Dans un bal, lorsqu'on verra ce bracelet au bras d'une dame, on saura du suite quel litre donner à la femme qui le porte, car la couronne de baron s'y montre, malgré toutes les coquetteries dont l'orfèvre a brodé le thème.
Ici, c'est un lion passant; il est entouré de petits détails d'un joli travail. Nous supposons, par la grande simplicité de cette épingle, que la pensée de la maison Morel, de laquelle sortent tous ces charmants bijoux, a été d'y attacher à volonté des ornements qui garnissent le devant du corsage.

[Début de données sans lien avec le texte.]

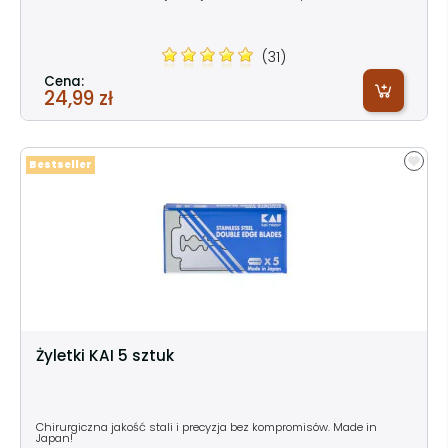
(31)
Cena:
24,99 zł
Bestseller
Żyletki KAI 5 sztuk
Chirurgiczna jakość stali i precyzja bez kompromisów. Made in
Japan!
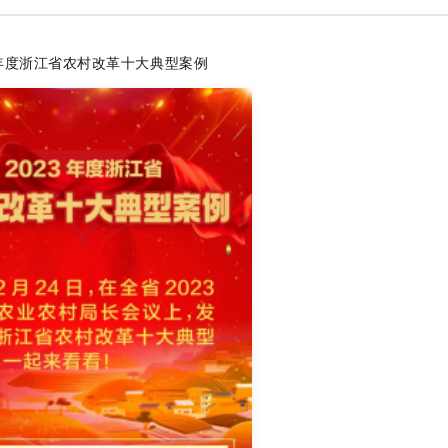
年度
浙江省农村改革十大典型案例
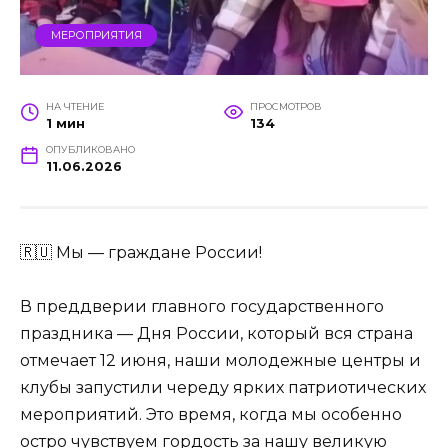
МЕРОПРИЯТИЯ
НА ЧТЕНИЕ
ПРОСМОТРОВ
1 мин
134
ОПУБЛИКОВАНО
11.06.2026
🇷🇺 Мы — граждане России!
В преддверии главного государственного
праздника — Дня России, который вся страна
отмечает 12 июня, наши молодежные центры и
клубы запустили череду ярких патриотических
мероприятий. Это время, когда мы особенно
остро чувствуем гордость за нашу великую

La couronne de marquis, plus élégante de forme que celle de baron, offrait un champ plus vaste aux ornements; aussi nous n'hésiterons pas à proclamer ce bracelet supérieur en tous points.
Le porte-cigare est devenu indispensable: il remplace la bonbonnière de nos grands-pères. Est-ce un tort? Je dirai oui, car la bonbonnière prouvait des habitudes de société et des mœurs élégantes, et le cigare prouve le contraire.

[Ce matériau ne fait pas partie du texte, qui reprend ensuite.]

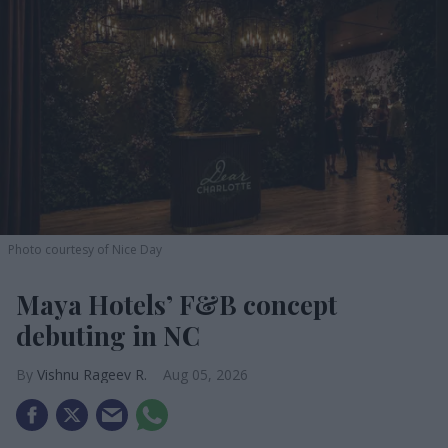
Photo courtesy of Nice Day
Maya Hotels’ F&B concept
debuting in NC
Vishnu Rageev R.
Aug 05, 2026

Nous serons plus indulgents pour la tête de cravache, parce que nous n'avons pas à ce sujet de comparaison fielleuse à faire. En tous temps, il y a eu des Nemrods de bonne compagnie et de brillants cavaliers. Cette tête de cravache nous montre qu'aujourd'hui le luxe des détails n'est point négligé; la tête de chien qui la termine est la vraie armoirie du chasseur.